There are 3 main aspects to consider in a light source: the color, the strength, and the direction.
The color of the light source refers to the specific color spectrum. Natural sunlight has a very different spectrum than fluorescent white lamps. Natural light tends to produce great photos for many reasons, one of them is that it’s a spectrum of light that we are used to appreciate; it feels natural. Of course, this varies with Sun’s position and local weather: the mid-day sun is “cooler” (more blue), specially when it’s cloudy, but sunrise and sunset are very “warm” (more red). Color is a major component to convey a specific mood to the picture.
The strength of the light source refers to quantity and diffusion. A strong light will affect how much and how sharp the shadows will be, in contrast with the highlights of the image (the areas that receive more light). Too much contrast can be hard to capture, so softer light is usually more suitable for photography. The sunrise and sunset are special also because the sunlight becomes much softer. It’s possible to soften a strong light source with a diffusing material in-between, which not only decreases the amount of light but also spreads the outgoing ray angles a bit.

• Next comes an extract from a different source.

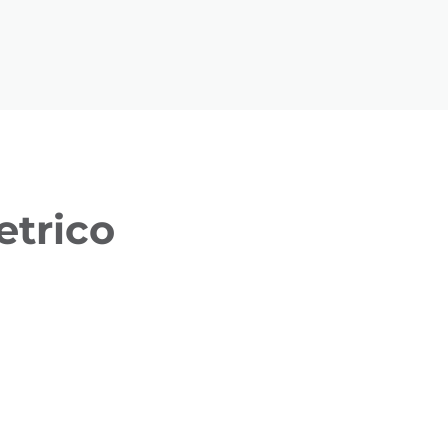
etrico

The direction of the light source refers to the position of the source relative to the photography subjects and the resulting selection of the subjects surface that receives that light. This allows the control of which shapes and textures to reveal and where the highlights and shadows should be. One more time the sunrise and sunset are notable because the Sun being closer to the ground provides more options to play with light direction.
These are all variables that can be tweaked for a single light source, but many sources can be used to compose a single shot. They can be of different colors, strengths and directions to provide a different type of contrast to the image.